WHAT THE TASK REQUIRES
After locating the line that contains "по каталогу", give that line and all the rest through the end of the entries again exactly, leaving the pictures out.

DATA FOR THIS TASK
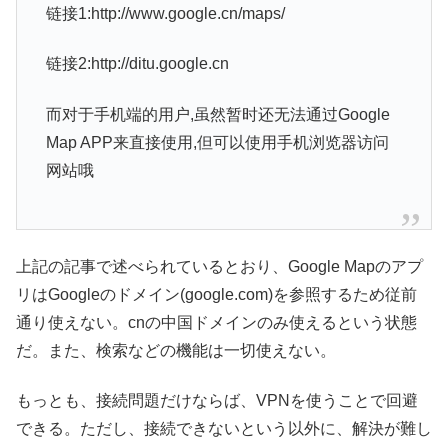
链接1:http://www.google.cn/maps/
链接2:http://ditu.google.cn
而对于手机端的用户,虽然暂时还无法通过Google
Map APP来直接使用,但可以使用手机浏览器访问
网站哦
上記の記事で述べられているとおり、Google Mapのアプ
リはGoogleのドメイン(google.com)を参照するため従前
通り使えない。cnの中国ドメインのみ使えるという状態
だ。また、検索などの機能は一切使えない。
もっとも、接続問題だけならば、VPNを使うことで回避
できる。ただし、接続できないという以外に、解決が難し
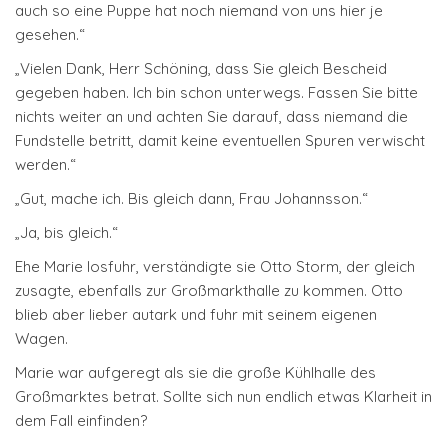
auch so eine Puppe hat noch niemand von uns hier je
gesehen.“
„Vielen Dank, Herr Schöning, dass Sie gleich Bescheid
gegeben haben. Ich bin schon unterwegs. Fassen Sie bitte
nichts weiter an und achten Sie darauf, dass niemand die
Fundstelle betritt, damit keine eventuellen Spuren verwischt
werden.“
„Gut, mache ich. Bis gleich dann, Frau Johannsson.“
„Ja, bis gleich.“
Ehe Marie losfuhr, verständigte sie Otto Storm, der gleich
zusagte, ebenfalls zur Großmarkthalle zu kommen. Otto
blieb aber lieber autark und fuhr mit seinem eigenen
Wagen.
Marie war aufgeregt als sie die große Kühlhalle des
Großmarktes betrat. Sollte sich nun endlich etwas Klarheit in
dem Fall einfinden?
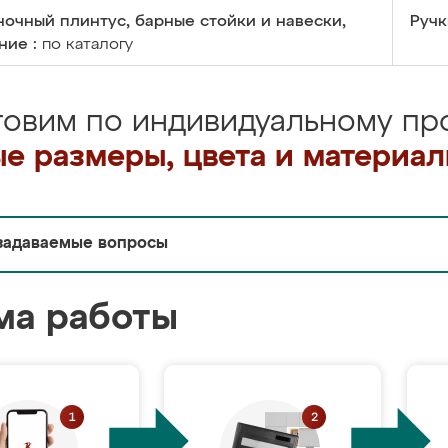
очный плинтус, барные стойки и навески,
Ручк
ние :
по каталогу
товим по индивидуальному про
е размеры, цвета и материа
задаваемые вопросы
ма работы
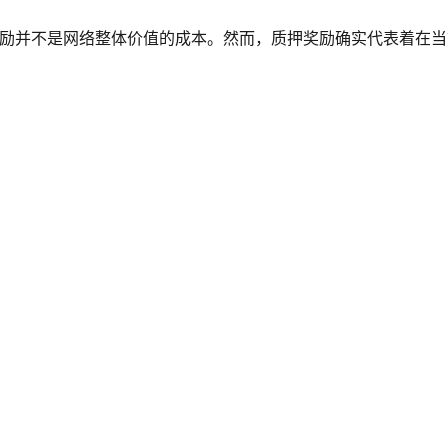
励并不是网络整体价值的成本。然而，质押奖励确实代表着在当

RESULT OF THE TASK
по каталогу
товим по индивидуальному про
е размеры, цвета и материа
задаваемые вопросы
ма работы
励并不是网络整体价值的成本。然而，质押奖励确实代表着在当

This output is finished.